■ REQUIRED WORK
Go through the entries below and copy each line containing the word "based".

■ INPUT RECORDS
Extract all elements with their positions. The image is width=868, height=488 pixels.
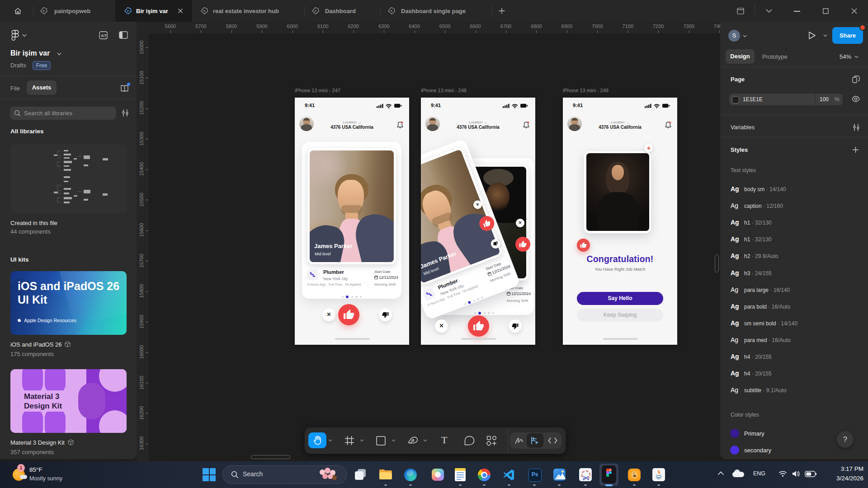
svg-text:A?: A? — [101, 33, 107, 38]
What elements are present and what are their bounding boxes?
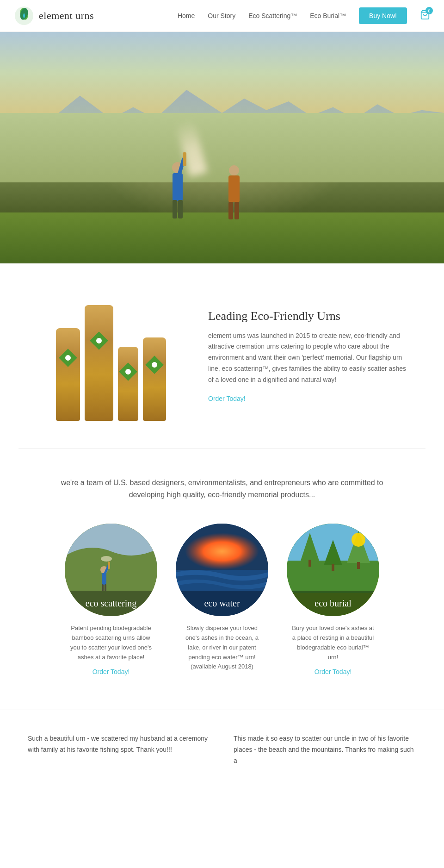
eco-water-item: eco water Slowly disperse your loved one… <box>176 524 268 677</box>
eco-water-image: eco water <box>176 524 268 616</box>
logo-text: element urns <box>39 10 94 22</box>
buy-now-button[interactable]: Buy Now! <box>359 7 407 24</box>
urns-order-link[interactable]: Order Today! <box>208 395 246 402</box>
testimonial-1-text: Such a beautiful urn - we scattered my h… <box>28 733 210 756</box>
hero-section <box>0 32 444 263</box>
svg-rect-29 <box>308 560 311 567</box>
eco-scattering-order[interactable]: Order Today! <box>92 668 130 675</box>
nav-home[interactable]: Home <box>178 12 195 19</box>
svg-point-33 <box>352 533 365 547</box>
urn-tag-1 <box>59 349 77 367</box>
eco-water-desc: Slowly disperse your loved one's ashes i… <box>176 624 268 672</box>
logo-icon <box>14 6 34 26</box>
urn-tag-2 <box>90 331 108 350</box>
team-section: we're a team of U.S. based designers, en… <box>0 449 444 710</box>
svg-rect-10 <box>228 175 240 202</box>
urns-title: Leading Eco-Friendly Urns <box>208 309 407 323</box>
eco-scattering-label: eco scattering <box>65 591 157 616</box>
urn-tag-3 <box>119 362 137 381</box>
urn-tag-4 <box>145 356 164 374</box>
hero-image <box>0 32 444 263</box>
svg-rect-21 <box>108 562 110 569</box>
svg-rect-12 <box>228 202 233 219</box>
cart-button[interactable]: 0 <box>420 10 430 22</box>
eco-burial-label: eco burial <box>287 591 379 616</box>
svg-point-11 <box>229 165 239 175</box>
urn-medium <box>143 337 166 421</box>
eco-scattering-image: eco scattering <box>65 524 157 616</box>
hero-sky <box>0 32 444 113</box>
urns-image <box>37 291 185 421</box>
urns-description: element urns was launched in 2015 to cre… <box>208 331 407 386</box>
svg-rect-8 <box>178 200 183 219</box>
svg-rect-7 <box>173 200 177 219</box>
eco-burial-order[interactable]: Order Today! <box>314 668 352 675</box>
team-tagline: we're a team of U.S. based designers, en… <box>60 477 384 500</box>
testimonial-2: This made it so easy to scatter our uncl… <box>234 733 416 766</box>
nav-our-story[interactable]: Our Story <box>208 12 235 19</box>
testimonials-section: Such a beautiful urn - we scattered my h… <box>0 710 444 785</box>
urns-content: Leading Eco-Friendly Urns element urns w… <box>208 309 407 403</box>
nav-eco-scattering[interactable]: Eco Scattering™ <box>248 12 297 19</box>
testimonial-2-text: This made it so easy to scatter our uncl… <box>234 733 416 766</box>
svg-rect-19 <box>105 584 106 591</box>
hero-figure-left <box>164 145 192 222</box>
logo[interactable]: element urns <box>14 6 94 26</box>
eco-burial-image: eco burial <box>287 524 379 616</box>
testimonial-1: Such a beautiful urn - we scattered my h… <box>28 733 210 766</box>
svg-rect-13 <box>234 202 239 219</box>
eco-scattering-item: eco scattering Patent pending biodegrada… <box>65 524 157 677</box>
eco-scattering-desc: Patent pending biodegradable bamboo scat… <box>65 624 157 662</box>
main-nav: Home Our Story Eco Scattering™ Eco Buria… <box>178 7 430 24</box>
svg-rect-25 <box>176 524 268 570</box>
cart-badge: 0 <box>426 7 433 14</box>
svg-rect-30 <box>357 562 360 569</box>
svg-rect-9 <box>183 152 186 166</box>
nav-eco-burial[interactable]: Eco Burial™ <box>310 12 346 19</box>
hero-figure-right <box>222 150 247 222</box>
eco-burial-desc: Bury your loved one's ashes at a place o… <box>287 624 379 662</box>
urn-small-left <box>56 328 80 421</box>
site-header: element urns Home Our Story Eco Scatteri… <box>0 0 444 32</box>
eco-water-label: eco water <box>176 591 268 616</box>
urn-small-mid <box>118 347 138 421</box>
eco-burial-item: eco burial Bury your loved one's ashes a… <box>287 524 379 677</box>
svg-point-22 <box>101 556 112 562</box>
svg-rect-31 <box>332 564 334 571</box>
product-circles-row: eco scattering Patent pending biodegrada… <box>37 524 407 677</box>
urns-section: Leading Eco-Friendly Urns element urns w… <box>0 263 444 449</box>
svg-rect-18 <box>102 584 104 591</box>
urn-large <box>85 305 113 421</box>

==

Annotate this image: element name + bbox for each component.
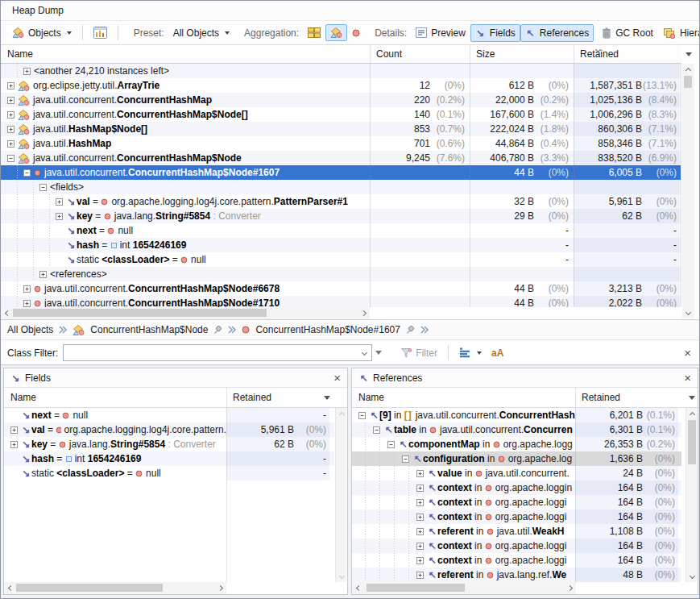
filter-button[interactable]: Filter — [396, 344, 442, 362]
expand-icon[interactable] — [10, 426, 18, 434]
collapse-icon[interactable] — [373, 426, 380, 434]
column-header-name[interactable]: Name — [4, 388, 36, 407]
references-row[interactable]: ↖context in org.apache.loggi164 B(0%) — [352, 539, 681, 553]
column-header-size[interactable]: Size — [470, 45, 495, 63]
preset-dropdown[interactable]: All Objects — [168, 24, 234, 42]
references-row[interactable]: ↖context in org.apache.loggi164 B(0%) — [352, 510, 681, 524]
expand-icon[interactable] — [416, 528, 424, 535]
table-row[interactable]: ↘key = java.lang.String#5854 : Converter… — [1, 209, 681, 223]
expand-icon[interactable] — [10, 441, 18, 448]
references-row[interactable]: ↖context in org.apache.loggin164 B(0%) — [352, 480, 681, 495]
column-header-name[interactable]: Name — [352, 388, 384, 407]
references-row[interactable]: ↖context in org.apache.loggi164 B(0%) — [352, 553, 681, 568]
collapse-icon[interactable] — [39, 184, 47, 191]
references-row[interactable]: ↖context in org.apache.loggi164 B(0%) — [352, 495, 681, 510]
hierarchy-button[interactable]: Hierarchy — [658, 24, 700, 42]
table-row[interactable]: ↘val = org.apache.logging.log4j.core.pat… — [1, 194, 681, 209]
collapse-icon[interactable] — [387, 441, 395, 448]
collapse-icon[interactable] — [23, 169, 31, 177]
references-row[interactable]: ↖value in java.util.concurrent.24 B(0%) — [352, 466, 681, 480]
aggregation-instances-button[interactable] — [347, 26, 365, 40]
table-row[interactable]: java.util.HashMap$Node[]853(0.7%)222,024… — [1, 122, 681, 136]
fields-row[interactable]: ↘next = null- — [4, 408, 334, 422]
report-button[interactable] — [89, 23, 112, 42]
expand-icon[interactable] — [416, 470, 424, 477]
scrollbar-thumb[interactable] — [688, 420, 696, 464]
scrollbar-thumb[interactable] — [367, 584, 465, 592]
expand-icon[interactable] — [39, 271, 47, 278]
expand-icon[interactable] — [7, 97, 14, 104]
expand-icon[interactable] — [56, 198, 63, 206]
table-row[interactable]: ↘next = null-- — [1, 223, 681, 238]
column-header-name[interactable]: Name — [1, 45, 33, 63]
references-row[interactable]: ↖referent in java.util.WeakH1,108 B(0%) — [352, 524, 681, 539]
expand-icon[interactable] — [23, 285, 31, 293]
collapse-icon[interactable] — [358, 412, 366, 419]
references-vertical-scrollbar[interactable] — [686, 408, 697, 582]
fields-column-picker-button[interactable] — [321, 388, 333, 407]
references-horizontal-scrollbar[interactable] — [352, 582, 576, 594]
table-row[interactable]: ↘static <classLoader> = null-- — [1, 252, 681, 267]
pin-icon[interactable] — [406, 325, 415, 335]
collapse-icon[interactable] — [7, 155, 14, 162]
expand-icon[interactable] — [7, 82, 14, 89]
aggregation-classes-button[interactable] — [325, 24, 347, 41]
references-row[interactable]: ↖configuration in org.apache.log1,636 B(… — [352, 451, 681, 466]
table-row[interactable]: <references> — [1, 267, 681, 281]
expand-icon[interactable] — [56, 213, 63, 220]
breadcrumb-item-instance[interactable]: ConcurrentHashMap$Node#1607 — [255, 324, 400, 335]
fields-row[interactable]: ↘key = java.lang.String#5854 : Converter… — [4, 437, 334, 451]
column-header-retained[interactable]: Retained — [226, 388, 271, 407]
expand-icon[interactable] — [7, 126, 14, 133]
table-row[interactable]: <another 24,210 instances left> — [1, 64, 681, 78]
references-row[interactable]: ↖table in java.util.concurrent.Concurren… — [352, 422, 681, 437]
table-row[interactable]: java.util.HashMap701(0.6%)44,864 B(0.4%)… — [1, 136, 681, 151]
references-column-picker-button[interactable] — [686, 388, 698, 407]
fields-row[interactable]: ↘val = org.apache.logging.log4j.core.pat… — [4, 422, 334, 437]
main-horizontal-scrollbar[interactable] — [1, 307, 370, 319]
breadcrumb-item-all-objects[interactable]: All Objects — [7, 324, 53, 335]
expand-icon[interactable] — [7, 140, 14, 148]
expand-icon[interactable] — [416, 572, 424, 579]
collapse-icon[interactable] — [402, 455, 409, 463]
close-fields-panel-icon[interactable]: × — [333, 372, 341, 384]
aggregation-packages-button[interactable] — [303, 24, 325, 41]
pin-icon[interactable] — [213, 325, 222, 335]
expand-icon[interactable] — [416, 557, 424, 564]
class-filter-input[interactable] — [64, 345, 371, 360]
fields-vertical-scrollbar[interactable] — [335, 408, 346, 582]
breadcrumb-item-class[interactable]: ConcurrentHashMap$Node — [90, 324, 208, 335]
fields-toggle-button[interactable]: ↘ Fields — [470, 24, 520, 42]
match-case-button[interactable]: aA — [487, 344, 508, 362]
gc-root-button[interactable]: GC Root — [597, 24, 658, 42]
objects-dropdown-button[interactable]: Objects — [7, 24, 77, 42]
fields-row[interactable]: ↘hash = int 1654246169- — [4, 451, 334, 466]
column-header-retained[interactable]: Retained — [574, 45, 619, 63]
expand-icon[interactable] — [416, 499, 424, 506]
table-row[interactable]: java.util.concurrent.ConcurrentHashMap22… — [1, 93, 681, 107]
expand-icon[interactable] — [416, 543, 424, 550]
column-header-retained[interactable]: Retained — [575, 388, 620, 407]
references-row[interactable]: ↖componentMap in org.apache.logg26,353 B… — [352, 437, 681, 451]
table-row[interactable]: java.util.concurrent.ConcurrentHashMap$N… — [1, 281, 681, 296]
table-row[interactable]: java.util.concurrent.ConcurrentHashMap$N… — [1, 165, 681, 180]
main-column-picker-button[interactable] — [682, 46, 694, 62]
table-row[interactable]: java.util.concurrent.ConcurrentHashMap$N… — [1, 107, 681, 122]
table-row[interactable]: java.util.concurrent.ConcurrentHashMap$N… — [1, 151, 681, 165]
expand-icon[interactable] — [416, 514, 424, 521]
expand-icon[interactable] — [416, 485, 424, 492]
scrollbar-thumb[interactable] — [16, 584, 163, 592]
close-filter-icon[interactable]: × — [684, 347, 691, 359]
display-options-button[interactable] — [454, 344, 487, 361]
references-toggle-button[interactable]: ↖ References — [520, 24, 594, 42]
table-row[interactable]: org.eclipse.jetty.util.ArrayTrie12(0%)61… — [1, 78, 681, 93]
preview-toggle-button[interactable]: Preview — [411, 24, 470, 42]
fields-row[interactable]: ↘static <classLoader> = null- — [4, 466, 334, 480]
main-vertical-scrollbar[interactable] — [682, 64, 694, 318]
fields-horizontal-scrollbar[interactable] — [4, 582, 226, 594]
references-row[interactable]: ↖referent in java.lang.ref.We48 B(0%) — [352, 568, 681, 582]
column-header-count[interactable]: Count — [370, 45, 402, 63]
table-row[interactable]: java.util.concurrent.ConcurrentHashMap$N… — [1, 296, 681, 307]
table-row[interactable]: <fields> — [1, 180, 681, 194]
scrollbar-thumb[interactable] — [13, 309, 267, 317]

■ THE ANSWER
team-section: we're a team of U.S. based designers, en… <box>0 449 444 710</box>
team-tagline: we're a team of U.S. based designers, en… <box>60 477 384 500</box>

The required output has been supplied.